- **Exercise goal**
Locate the line that contains "Seferihisar". Reproduce it and all following lines up to the end of the material, exactly and with nothing added.
--- Records provided ---
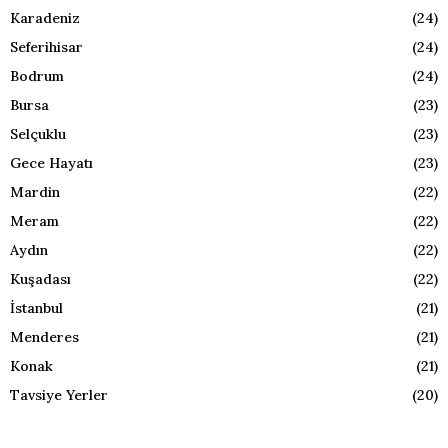
Karadeniz
(24)
Seferihisar
(24)
Bodrum
(24)
Bursa
(23)
Selçuklu
(23)
Gece Hayatı
(23)
Mardin
(22)
Meram
(22)
Aydın
(22)
Kuşadası
(22)
İstanbul
(21)
Menderes
(21)
Konak
(21)
Tavsiye Yerler
(20)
---
- **Task response**
Seferihisar
(24)
Bodrum
(24)
Bursa
(23)
Selçuklu
(23)
Gece Hayatı
(23)
Mardin
(22)
Meram
(22)
Aydın
(22)
Kuşadası
(22)
İstanbul
(21)
Menderes
(21)
Konak
(21)
Tavsiye Yerler
(20)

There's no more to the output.